Impact of Prop. 208: Invest in Ed

October 8, 2020

Impact of Prop. 208: Invest in Ed

 

                                        Dave Wells, Ph.D.     

Research Director, Grand Canyon Institute

With research assistance from Lilian Le, Research Associate

 

FINDINGS

Current Per Pupil Spending and its Impact

  • Arizona’s investment in education lags other states. The chief source of Arizona’s underinvestment in K-12 education is the state-based funding per pupil, which in 1991-1992 was 39th in the country but in 2012-2013 and 2017-2018 ranked 50th.
  • Arizona has a teacher supply problem. The number of teacher vacancies before RedforEd in 2016 and 2017 was higher than has been the case from 2018 to 2020; however, the ability to find adequate replacement teaching staff has not changed.
  • Arizona’s five-year cohort high school graduation rate is less than the country’s average four-year cohort high school graduation rate. Arizona’s five-year cohort graduation rate (including students taking five years to finish high school) is still below the nation’s four-year cohort graduation rate. Arizona has made some progress, but at its current rate of improvement, the state’s five-year high school graduation rate will not hit the 90% goal until 2060. Lower high school graduation rates along with lower college-going rates, pull down the state’s economic advancement.

 

 

School Spending

  • Arizona public schools have low administrative costs. Altogether, Arizona district schools spend about 90 cents on the dollar on non-administrative costs that benefit students, and charter schools spend about 80 cents on the dollar on non-administrative costs that benefit students.
  • There’s no clear evidence Arizona district schools systematically waste money. Overall administrative costs of $903 per pupil include the lowest general administration (district office) cost in the country and among the lowest school administrative costs.

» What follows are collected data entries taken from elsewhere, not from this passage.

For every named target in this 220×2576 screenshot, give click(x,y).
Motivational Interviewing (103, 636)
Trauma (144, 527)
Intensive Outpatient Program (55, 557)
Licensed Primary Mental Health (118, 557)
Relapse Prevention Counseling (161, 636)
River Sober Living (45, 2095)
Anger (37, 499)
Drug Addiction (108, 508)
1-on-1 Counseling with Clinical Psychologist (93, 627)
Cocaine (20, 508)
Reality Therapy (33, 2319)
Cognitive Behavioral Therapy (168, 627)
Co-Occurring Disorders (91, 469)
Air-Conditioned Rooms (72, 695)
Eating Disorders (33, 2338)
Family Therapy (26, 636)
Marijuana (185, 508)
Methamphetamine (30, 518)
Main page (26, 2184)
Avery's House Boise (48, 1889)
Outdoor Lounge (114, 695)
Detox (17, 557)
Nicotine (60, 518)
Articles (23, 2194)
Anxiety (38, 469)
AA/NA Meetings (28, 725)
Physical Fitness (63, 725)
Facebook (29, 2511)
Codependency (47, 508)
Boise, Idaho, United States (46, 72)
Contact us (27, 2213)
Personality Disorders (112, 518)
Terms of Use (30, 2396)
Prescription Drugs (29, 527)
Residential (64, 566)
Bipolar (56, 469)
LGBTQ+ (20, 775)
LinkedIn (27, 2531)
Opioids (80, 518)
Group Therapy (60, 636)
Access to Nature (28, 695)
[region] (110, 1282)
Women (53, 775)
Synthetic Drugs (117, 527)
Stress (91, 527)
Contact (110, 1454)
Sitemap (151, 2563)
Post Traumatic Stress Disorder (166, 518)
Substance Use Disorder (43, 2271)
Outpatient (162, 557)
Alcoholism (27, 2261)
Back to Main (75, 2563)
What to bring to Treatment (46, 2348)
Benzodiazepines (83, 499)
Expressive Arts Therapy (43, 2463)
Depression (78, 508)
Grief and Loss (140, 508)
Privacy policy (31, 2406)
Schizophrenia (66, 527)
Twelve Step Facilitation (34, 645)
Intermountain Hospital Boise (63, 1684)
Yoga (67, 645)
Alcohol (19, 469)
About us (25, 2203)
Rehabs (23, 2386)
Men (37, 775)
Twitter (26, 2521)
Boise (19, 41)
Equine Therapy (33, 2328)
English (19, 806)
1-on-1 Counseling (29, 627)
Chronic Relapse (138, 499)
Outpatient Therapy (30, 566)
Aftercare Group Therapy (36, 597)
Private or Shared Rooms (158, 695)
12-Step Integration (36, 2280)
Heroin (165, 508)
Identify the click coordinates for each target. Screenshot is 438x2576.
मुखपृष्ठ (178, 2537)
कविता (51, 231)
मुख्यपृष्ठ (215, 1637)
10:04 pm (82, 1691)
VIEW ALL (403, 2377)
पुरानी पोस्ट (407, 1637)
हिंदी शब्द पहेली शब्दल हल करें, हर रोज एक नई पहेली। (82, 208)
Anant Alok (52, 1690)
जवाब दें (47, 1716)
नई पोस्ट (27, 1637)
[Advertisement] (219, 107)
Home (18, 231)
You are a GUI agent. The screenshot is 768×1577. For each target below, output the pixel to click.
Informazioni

Impact Invest In Ed Funds will have on Public Education

  • No significant classroom size reductions and no discernable impact on student achievement by itself.
  • Improved teacher retention and improved student test scores are likely to result (magnitude greater than zero-but not easily estimated).
  • Substantial reduction in teacher pipeline problem likely due to teacher training
  • As a result of overall teacher investments,
    • GCI estimates a low-end gain of $630 million annually building over the next 13 years as Kindergarteners next year get the full benefit just for the estimated 65% of students who will spend their working lives in Arizona ($970 million for all students graduating in 13 years):
      • High school graduation rate increases 2% and college attendance increases 1% over the next 13 years, leading to net present value of benefits to the state building up to at least $350 million annually among students expected to stay in Arizona.
      • Student learning gains resulting from collective impact of teacher investments will lead to a net present value of future earnings gains of at least $281 million among students expected to stay in Arizona.
    • GCI estimates a high-end gain of $1.3 billion annually building over the next 13 years as Kindergarteners next year get the full benefit just for the estimated 65% of students who will spend their working lives in Arizona ($2 billion for all students graduating in 13 years).
  • Career and Technical Education investments are likely to result in improvements in student performance, labor market attachment, and future earnings. It is not likely to impact college attendance. Overall impacts are difficult to estimate.

 

Impact on Taxing High-Income Earners

  • An estimated 30,000 Arizona income tax filers/households will be affected, approximately 55% (16,000) of whom receive pass-through business income. Business income is typically about one-third of their income.
  • Less than 100 tax filers/households are likely to move from Arizona since their taxes have increased as a result of Prop. 208’s impact on high-income earners.
  • 10,000 jobs might be lost by the 10th year among small businesses impacted by the Initiative’s tax surcharge — this his does not take into consideration eventual economic growth impacts the educational investments are estimated to have.